__YOUR ASSIGNMENT__: Among the lines of the records, please find those that contain the word "Warga" and copy them.

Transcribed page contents
····················
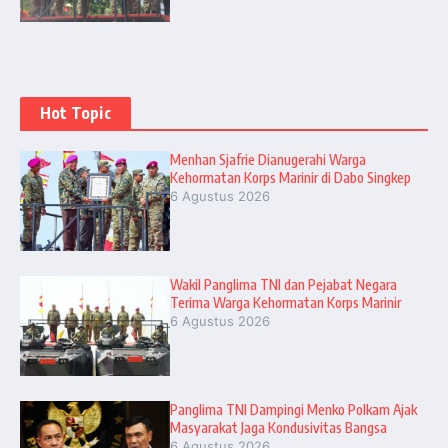
Hot Topic
Menhan Sjafrie Dianugerahi Warga
Kehormatan Korps Marinir di Dabo Singkep
6 Agustus 2026
Wakil Panglima TNI dan Pejabat Negara
Terima Warga Kehormatan Korps Marinir
6 Agustus 2026
Panglima TNI Dampingi Menko Polkam Ajak
Masyarakat Jaga Kondusivitas Bangsa
6 Agustus 2026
····················
__SOLUTION TO THIS EXERCISE__:
Menhan Sjafrie Dianugerahi Warga
Terima Warga Kehormatan Korps Marinir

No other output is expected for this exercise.